Start of Dataset entries
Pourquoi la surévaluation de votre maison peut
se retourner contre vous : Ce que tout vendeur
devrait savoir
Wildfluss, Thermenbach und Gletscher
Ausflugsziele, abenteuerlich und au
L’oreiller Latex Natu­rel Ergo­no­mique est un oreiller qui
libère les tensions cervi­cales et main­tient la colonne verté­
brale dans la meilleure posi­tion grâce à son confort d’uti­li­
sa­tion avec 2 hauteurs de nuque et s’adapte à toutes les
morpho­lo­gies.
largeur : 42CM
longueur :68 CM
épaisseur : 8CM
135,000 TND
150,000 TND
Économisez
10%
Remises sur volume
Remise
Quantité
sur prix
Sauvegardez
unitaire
End of Dataset entries
Start of Dataset entries
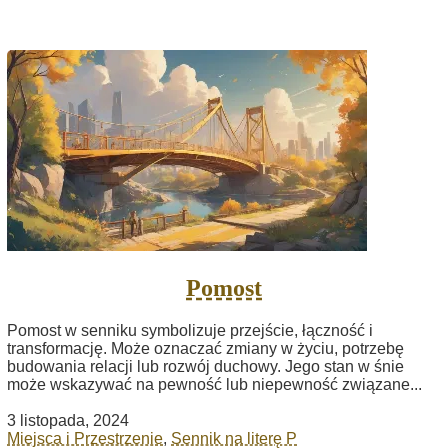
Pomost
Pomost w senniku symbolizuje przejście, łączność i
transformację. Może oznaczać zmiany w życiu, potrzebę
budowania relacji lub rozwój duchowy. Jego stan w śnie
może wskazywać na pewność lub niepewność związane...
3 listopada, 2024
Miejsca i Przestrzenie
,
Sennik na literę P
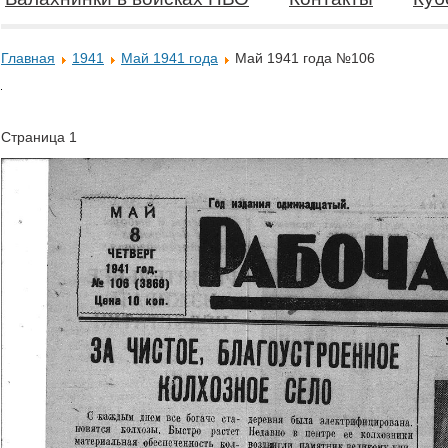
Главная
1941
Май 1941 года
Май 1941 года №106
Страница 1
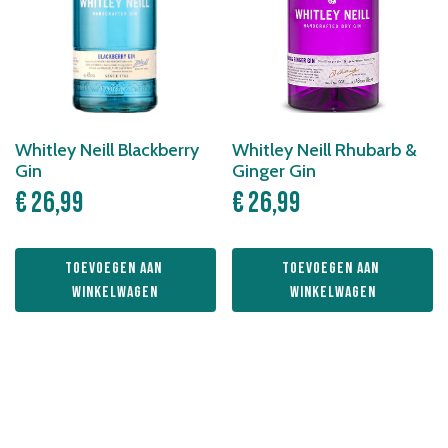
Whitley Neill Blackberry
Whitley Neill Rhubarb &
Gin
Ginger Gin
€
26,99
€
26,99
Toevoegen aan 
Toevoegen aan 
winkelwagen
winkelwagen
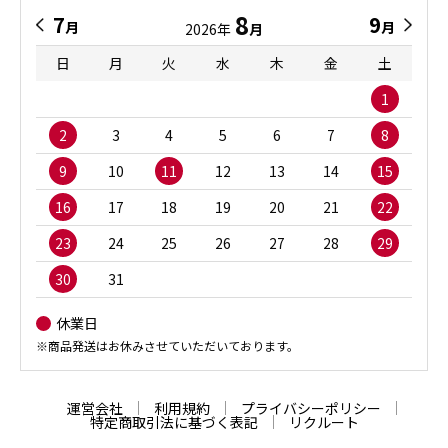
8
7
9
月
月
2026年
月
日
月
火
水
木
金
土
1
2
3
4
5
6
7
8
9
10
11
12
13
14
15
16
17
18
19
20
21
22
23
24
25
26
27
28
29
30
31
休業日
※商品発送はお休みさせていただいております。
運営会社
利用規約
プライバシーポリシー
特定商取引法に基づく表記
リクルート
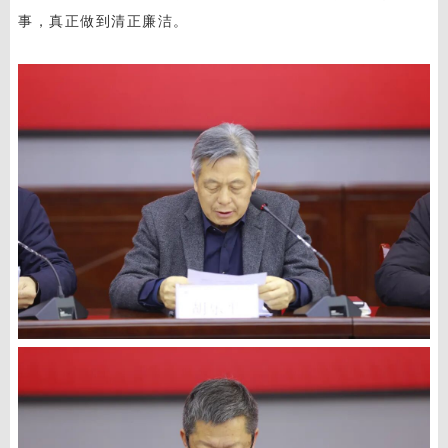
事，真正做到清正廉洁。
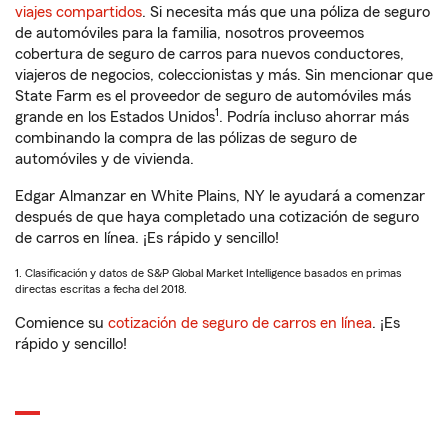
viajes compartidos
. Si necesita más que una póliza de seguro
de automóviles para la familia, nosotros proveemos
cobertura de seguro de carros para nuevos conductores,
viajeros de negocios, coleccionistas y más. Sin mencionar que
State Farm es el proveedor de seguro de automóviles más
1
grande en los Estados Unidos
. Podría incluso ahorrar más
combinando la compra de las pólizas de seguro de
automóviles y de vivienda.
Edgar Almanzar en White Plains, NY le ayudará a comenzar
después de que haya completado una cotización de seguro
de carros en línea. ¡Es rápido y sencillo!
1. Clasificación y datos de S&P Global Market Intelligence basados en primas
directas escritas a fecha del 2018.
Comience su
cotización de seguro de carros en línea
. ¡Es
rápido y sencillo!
End of Dataset entries
* _Task directions_: Please give again the lines above between the line holding "Pourquoi la surévaluation" and the line holding "libère les tensions", inclusive, exactly as they are and with nothing added.

* _Exercise solution_:
Pourquoi la surévaluation de votre maison peut
se retourner contre vous : Ce que tout vendeur
devrait savoir
Wildfluss, Thermenbach und Gletscher
Ausflugsziele, abenteuerlich und au
L’oreiller Latex Natu­rel Ergo­no­mique est un oreiller qui
libère les tensions cervi­cales et main­tient la colonne verté­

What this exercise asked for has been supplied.